In Germany, meanwhile, Development Minister Heidemarie Wieczorek-Zeul says she feels the last party conference of the ruling Social Democrats gave strong backing for her position, reports the Nürnberger Nachrichten, noting that she has once again asked to increase German ODA to 0.7 percent of GDP.
The news comes as Martin Wolf of the Financial Times (p.17) writes that if the west really wants to tackle global poverty and hunger, it should start by practicing what it preaches on trade. The World Bank notes that the average poor person confronts trade barriers roughly twice as high as those confronting the typical worker in an advanced country. In general, tariffs in advanced countries on imports from developing countries are four times higher than those on imports from other advanced countries. Exceptional protection is imposed against imports of many farm products (particularly in the EU and Japan), of textiles and clothing (notably in the US and Canada) and of footwear.
In complaining of the wastefulness of much aid, US Treasury Secretary Paul O'Neill strains at gnats and swallows camels, says Wolf. Total farm support is today barely less than in the late 1980s and, as the World Bank notes, "the share of subsidized exports has even increased for many projects of export interest to developing countries."
Also commenting, a Washington Times editorial (p. A16) notes that increasingly, trade will be a critical factor in underpinning global stability and peace, not only by generating prosperity, but also in building and fortifying global partnerships. According to the World Bank, an new trade round, coupled with market reforms, could boost global income by $2.8 trillion over the next 15 years.

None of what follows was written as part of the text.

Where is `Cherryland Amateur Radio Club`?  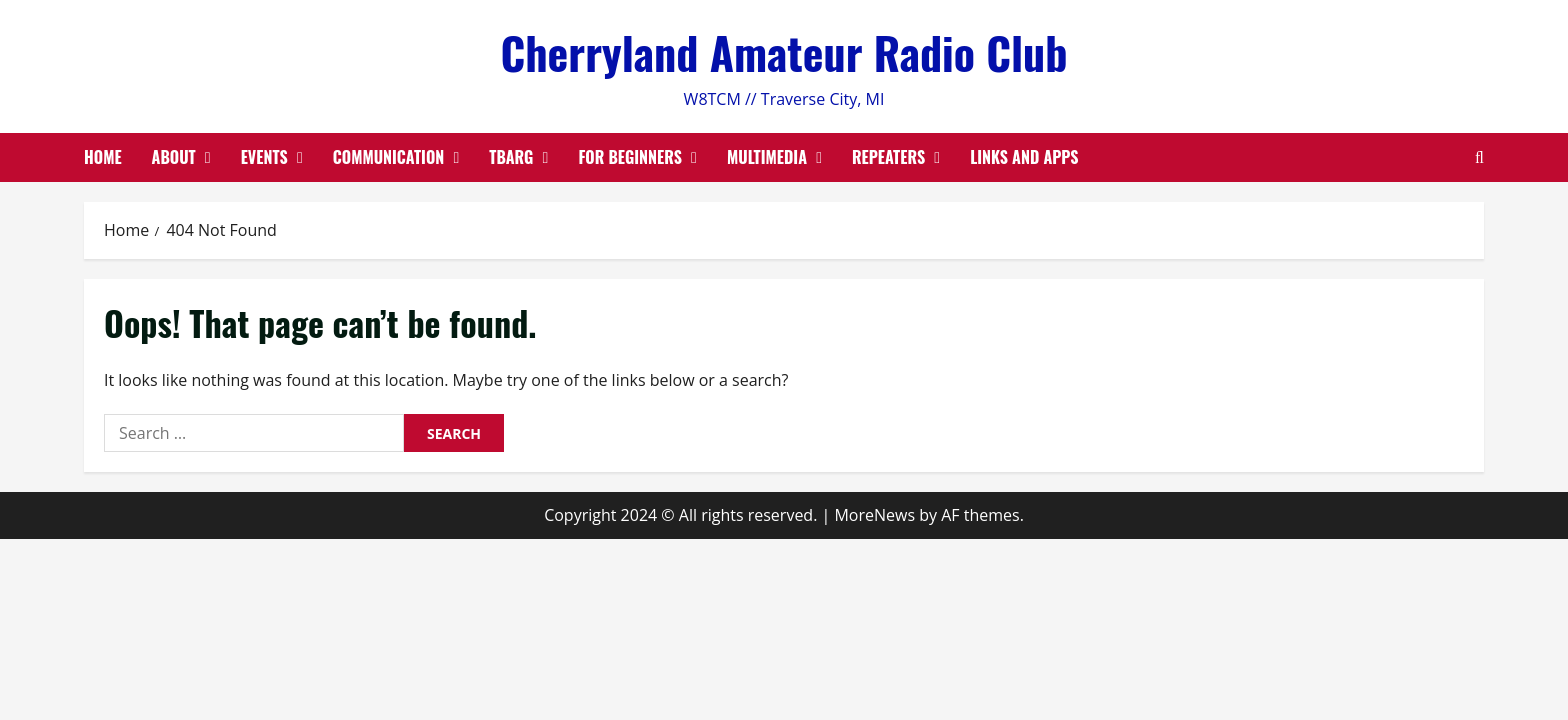
Cherryland Amateur Radio Club is located at coordinates (783, 52).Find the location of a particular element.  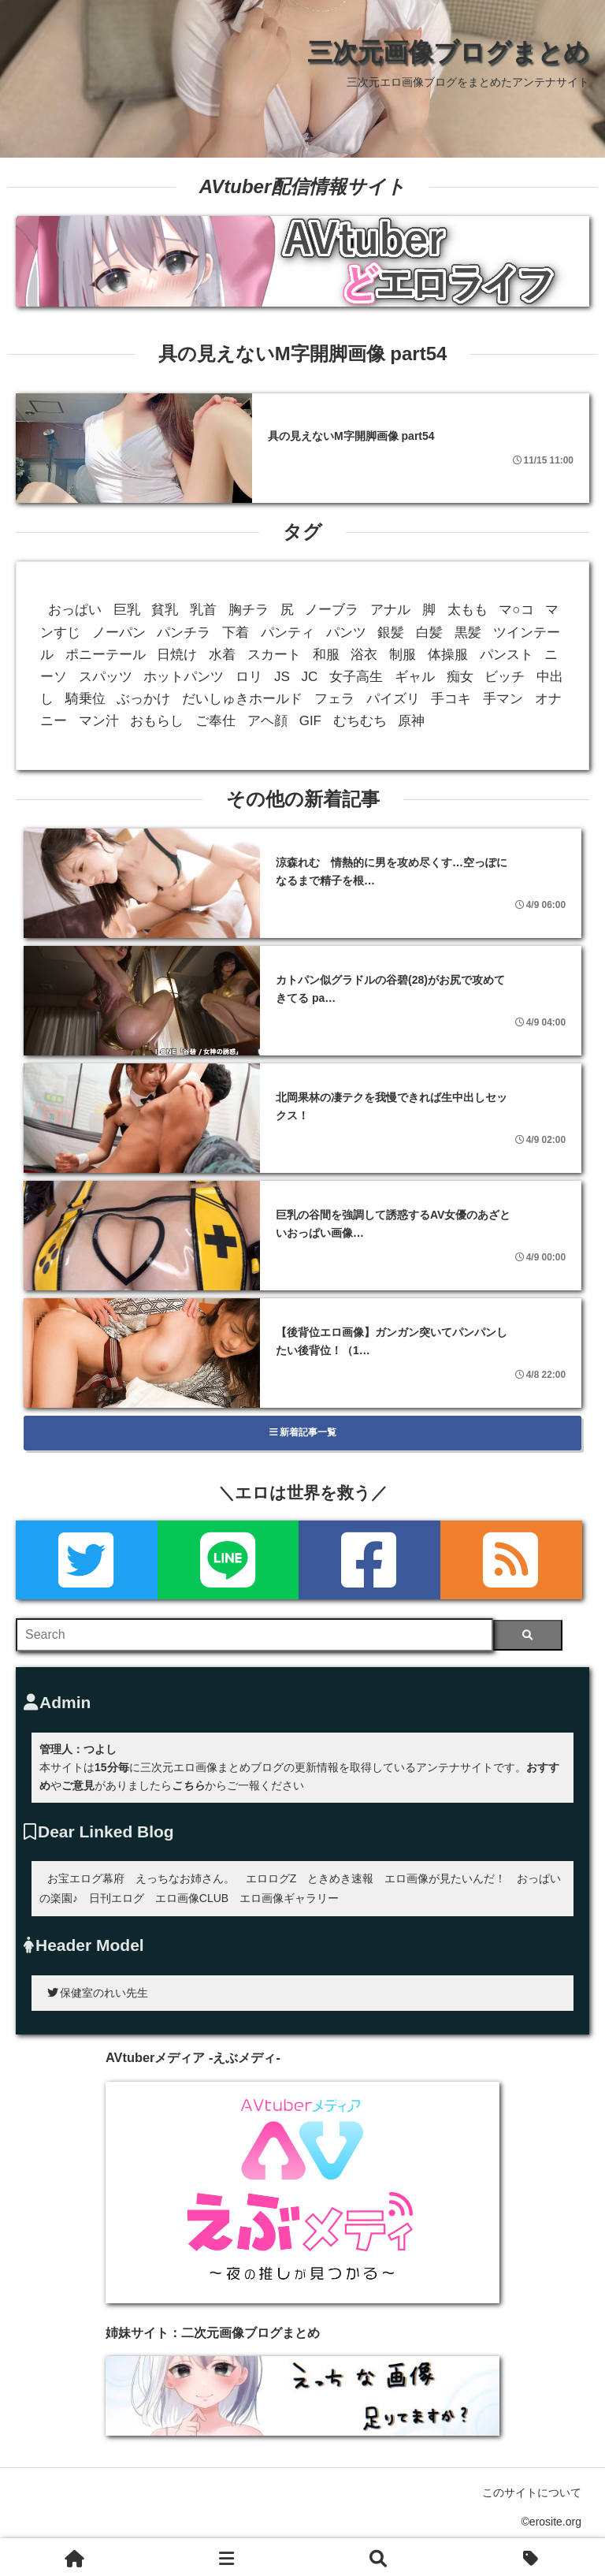

[検索] is located at coordinates (527, 1635).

Commenting on the US aid levels, meanwhile, Jeffrey Sachs of Harvard University writes in the Washington Post (p. A23) that this country is now so rich, and has so many rich partners in Europe and Asia, that we [the United States] wouldn't have to do much, relative to our income, to accomplish an enormous amount of good. The Marshall Plan cost the United States more than 2 percent of GNP for several years. Now we don't even provide one-twentieth of that. If the United States raised its aid budget this year from less than one-tenth of 1 percent of GNP to two-tenths, we'd have an extra $10 billion to devote to disease control, primary education, clean water and other vital needs of impoverished places with strategic significance. That $10 billion extra would quickly leverage at least $20 billion more from the Europeans and Japanese. Only then would we start having an adequate strategy for fighting terrorism at its roots, says Sachs.
Of the 183 nations represented at the World Bank meeting in Ottawa on Sunday, all but one expressed support for a substantial increase in aid to developing countries, writes Washington Post columnist Courtland Milloy (p. B3). That one was the US.
At the World Bank meeting in Ottawa, Britain's Brown proposed a $50 billion increase in aid provided annually to developing countries in an effort to reach a U.N. goal of halving global poverty by 2015. The proposal was aimed at feeding the hungry, reducing infant mortality and ensuring that children learn to read. The amount suggested is less than the world coughed up virtually overnight for the war in Afghanistan.
Half of the world's population lives on less than $2 a day, while the richest 20 percent consumes more than 80 percent of the world's resources, according to United Nations Development Program statistics. We [the United States] profess to care about this inequity, says Milloy. But when it comes to putting our money where our mouth is, we say, "Go fly a kite."